Paths towards building a general reasoning engine
Review of the current perspectives: LLM scaling, RLAIF, new architectures on reasoning
The last two weeks in AI have been filled with both drama and memes, starting with OpenAI's leadership changes and followed by ongoing speculation about the reasons behind Sam's removal. The recent Reuters article brought to light OpenAI's internally named Q*, described as a "powerful artificial intelligence discovery that (researchers) said could threaten humanity." This revelation has sparked new theories and speculations.
In my decade spent on AI, I've never seen an algorithm that so many people fantasize about. Just from a name, no paper, no stats, no product. (Jim Fan on X)
While I won't delve deeply into the drama and hypotheses, it appears that various theories converge on the idea that the next generation of AI models will possess reasoning and planning capabilities, despite differing approaches. Here, I aim to highlight the different schools of thought that could drive the next wave of innovations.
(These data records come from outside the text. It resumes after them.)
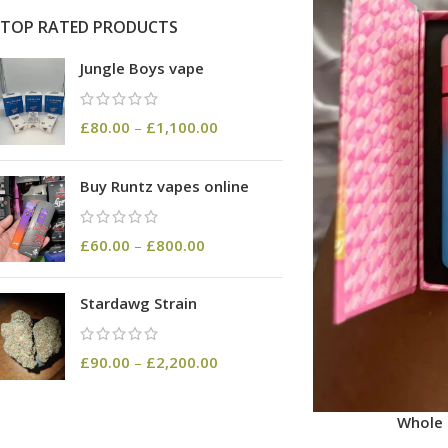
TOP RATED PRODUCTS
Jungle Boys vape
£
80.00
–
£
1,100.00
Buy Runtz vapes online
£
60.00
–
£
800.00
Stardawg Strain
£
90.00
–
£
2,200.00
Whole 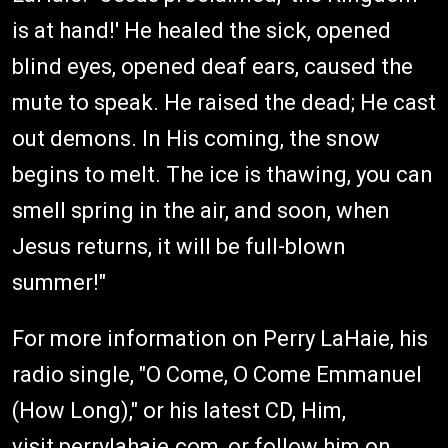
is at hand!' He healed the sick, opened
blind eyes, opened deaf ears, caused the
mute to speak. He raised the dead; He cast
out demons. In His coming, the snow
begins to melt. The ice is thawing, you can
smell spring in the air, and soon, when
Jesus returns, it will be full-blown
summer!"
For more information on Perry LaHaie, his
radio single, "O Come, O Come Emmanuel
(How Long)," or his latest CD, Him,
visit
perrylahaie.com
, or follow him on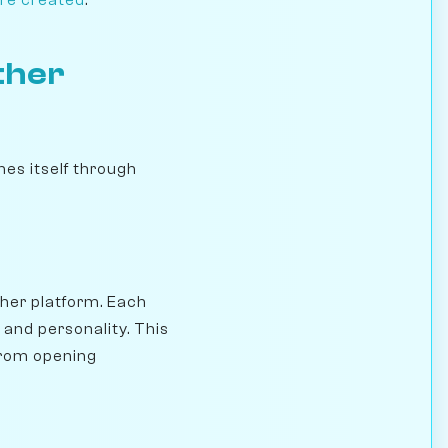
ther
es itself through
her platform. Each
, and personality. This
from opening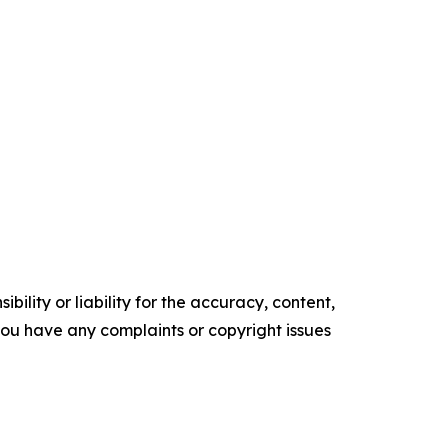
ility or liability for the accuracy, content,
f you have any complaints or copyright issues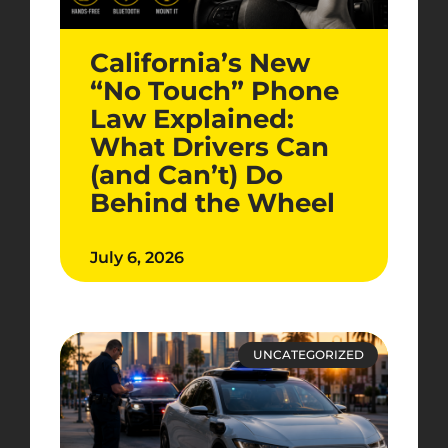
California’s New
“No Touch” Phone
Law Explained:
What Drivers Can
(and Can’t) Do
Behind the Wheel
July 6, 2026
UNCATEGORIZED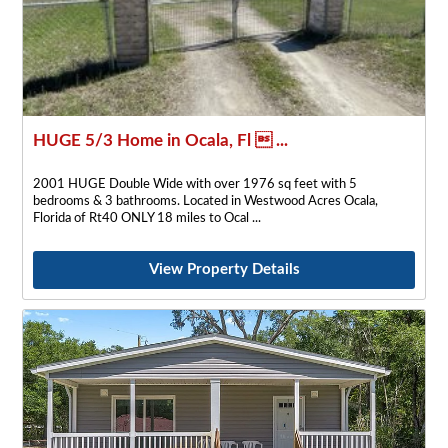
HUGE 5/3 Home in Ocala, Fl  ...
2001 HUGE Double Wide with over 1976 sq feet with 5
bedrooms & 3 bathrooms. Located in Westwood Acres Ocala,
Florida of Rt40 ONLY 18 miles to Ocal
View Property Details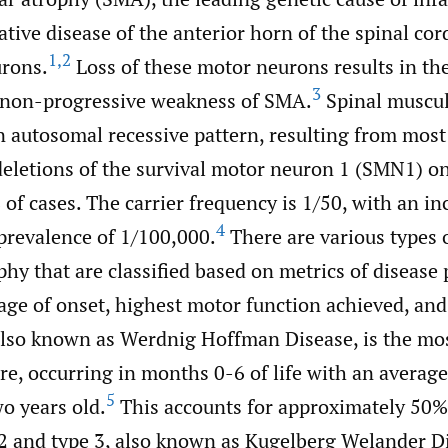
ive disease of the anterior horn of the spinal cor
1
,
2
rons.
Loss of these motor neurons results in th
3
c non-progressive weakness of SMA.
Spinal muscul
n autosomal recessive pattern, resulting from most 
letions of the survival motor neuron 1 (SMN1) 
of cases. The carrier frequency is 1/50, with an in
4
prevalence of 1/100,000.
There are various types o
hy that are classified based on metrics of disease 
age of onset, highest motor function achieved, and
also known as Werdnig Hoffman Disease, is the m
e, occurring in months 0-6 of life with an average
5
wo years old.
This accounts for approximately 50% 
2 and type 3, also known as Kugelberg Welander Di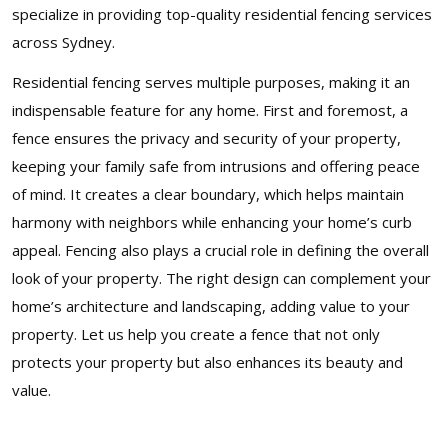
specialize in providing top-quality residential fencing services
across Sydney.
Residential fencing serves multiple purposes, making it an
indispensable feature for any home. First and foremost, a
fence ensures the privacy and security of your property,
keeping your family safe from intrusions and offering peace
of mind. It creates a clear boundary, which helps maintain
harmony with neighbors while enhancing your home’s curb
appeal. Fencing also plays a crucial role in defining the overall
look of your property. The right design can complement your
home’s architecture and landscaping, adding value to your
property. Let us help you create a fence that not only
protects your property but also enhances its beauty and
value.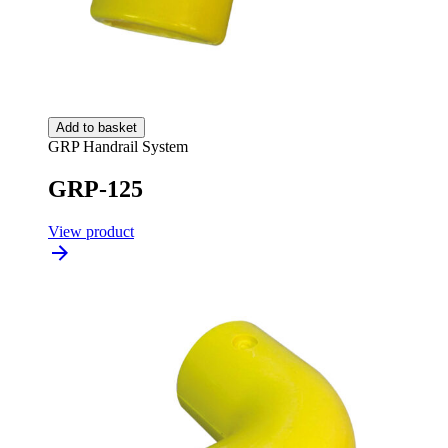
Add to basket
GRP Handrail System
GRP-125
View product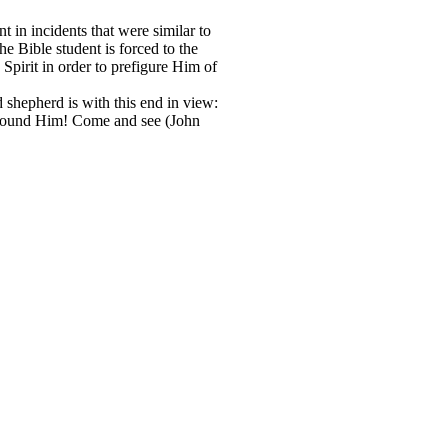
t in incidents that were similar to
the Bible student is forced to the
 Spirit in order to prefigure Him of
d shepherd is with this end in view:
e found Him! Come and see (John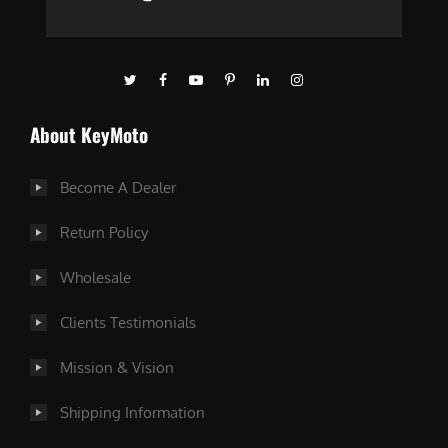
About KeyMoto
Become A Dealer
Return Policy
Wholesale
Clients Testimonials
Mission & Vision
Shipping Information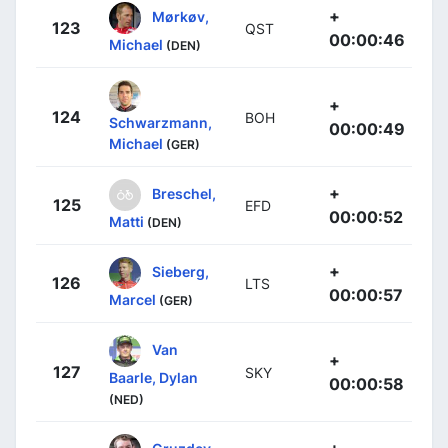
+
Mørkøv,
123
QST
00:00:46
Michael
(DEN)
+
124
BOH
Schwarzmann,
00:00:49
Michael
(GER)
+
Breschel,
125
EFD
00:00:52
Matti
(DEN)
+
Sieberg,
126
LTS
00:00:57
Marcel
(GER)
Van
+
127
SKY
Baarle, Dylan
00:00:58
(NED)
+
Gruzdev,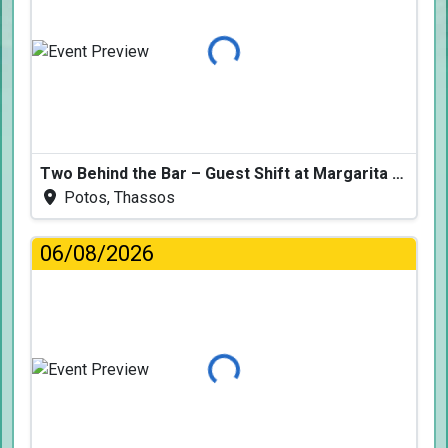
Loading...
Two Behind the Bar – Guest Shift at Margarita Fresh
Potos, Thassos
06/08/2026
Loading...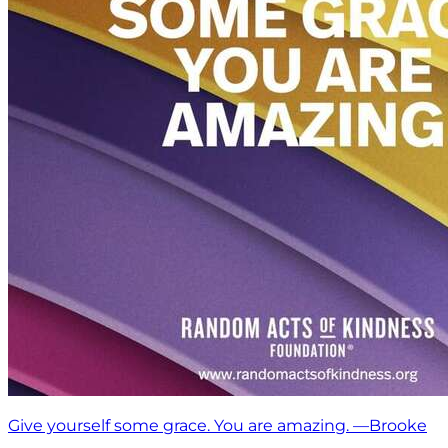
Give yourself some grace. You are amazing. —Brooke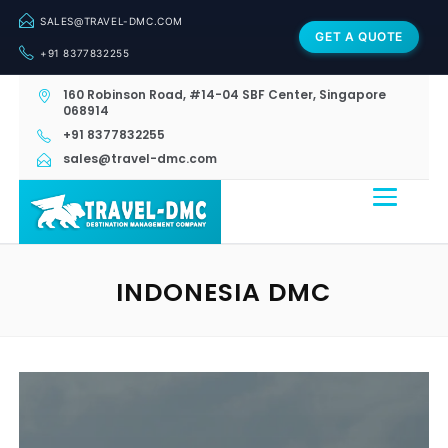
SALES@TRAVEL-DMC.COM
GET A QUOTE
+91 8377832255
160 Robinson Road, #14-04 SBF Center, Singapore
068914
+91 8377832255
sales@travel-dmc.com
INDONESIA DMC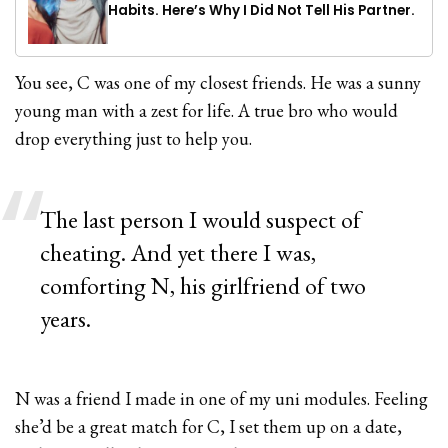
Habits. Here’s Why I Did Not Tell His Partner.
You see, C was one of my closest friends. He was a sunny
young man with a zest for life. A true bro who would
drop everything just to help you.
The last person I would suspect of
cheating. And yet there I was,
comforting N, his girlfriend of two
years.
N was a friend I made in one of my uni modules. Feeling
she’d be a great match for C, I set them up on a date,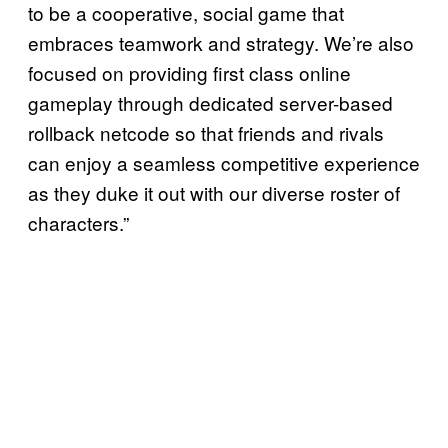
to be a cooperative, social game that
embraces teamwork and strategy. We’re also
focused on providing first class online
gameplay through dedicated server-based
rollback netcode so that friends and rivals
can enjoy a seamless competitive experience
as they duke it out with our diverse roster of
characters.”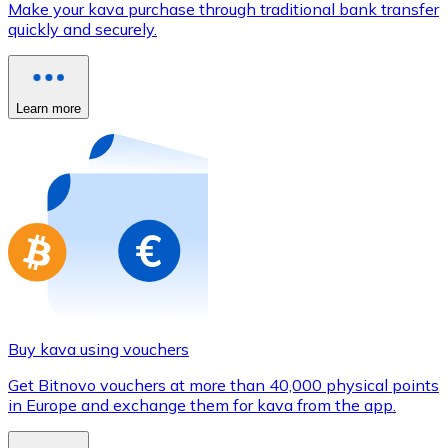
Make your kava purchase through traditional bank transfer
Credit / Debit Card
quickly and securely.
Use Visa and Mastercard cards to buy cryptocurrencies
Buy with card
Learn more
Store - Gift Cards
New
Buy gift cards from your favorite brands with cryptocur
Go to gift card store
Buy kava using vouchers
Get Bitnovo vouchers at more than 40,000 physical points
in Europe and exchange them for kava from the app.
Emergent capabilities from LLM scaling and multimodality

LLM scaling has played a crucial role in the development of transformer-based language models. The incorporation of more high-quality data and computational power has not only improved the accuracy and performance of LLMs but has also given rise to emergent capabilities, including reasoning. This perspective is affirmed in the case of GPT-4, where it demonstrates evidence of reasoning capabilities from its performance in bar and neurosurgery exams or general deductive reasoning.
Two intriguing areas that can support LLM scaling are the emergence of synthetic data and multimodality training. Synthetic data has the potential to generate substantial volumes of high-quality datasets to support model training, especially as the availability of high-quality data may become limited. On the other hand, multimodality training involves integrating visual data into the training process, supporting further emergent behaviors. This is critical given a significant portion of our knowledge extends beyond language alone.
While I believe there is still some runway for "free intelligence" through conventional scaling practices, it remains to be seen how effective this approach is in developing mathematical reasoning and a common-sense understanding of the world.
Self-improvement from RLAIF
Reinforcement learning (RL) involves rewarding the model for specific behaviors, and some RL-based AI systems, like AlphaGo, have demonstrated their capability for planning, where the reward criterion is straightforward (winning the game). The question now is how we can generalize a similar RL approach for natural language reasoning.
Nathan Lambert and Jim Fan, in their perspectives on Q*, propose a similar approach where we could:
Simulate tree-like reasoning paths using existing techniques like Tree of Thoughts or Graph of Thoughts.
Establish a reward system to evaluate each reasoning step within the path through Process-supervised Reward Models (PRMs), a separate model specifically for evaluation, rather than focusing solely on the end output.
These RL approaches seem reasonable, and we've observed results for mathematical reasoning (as seen in the "Let’s Verify Step by Step" paper), Imbue is also developing similar reasoning training based on a corpus of coding data. The key proposition of such RL models lies in the AI-enabled evaluation process, suggesting the potential for continuous self-improvement, similar to AlphaGo.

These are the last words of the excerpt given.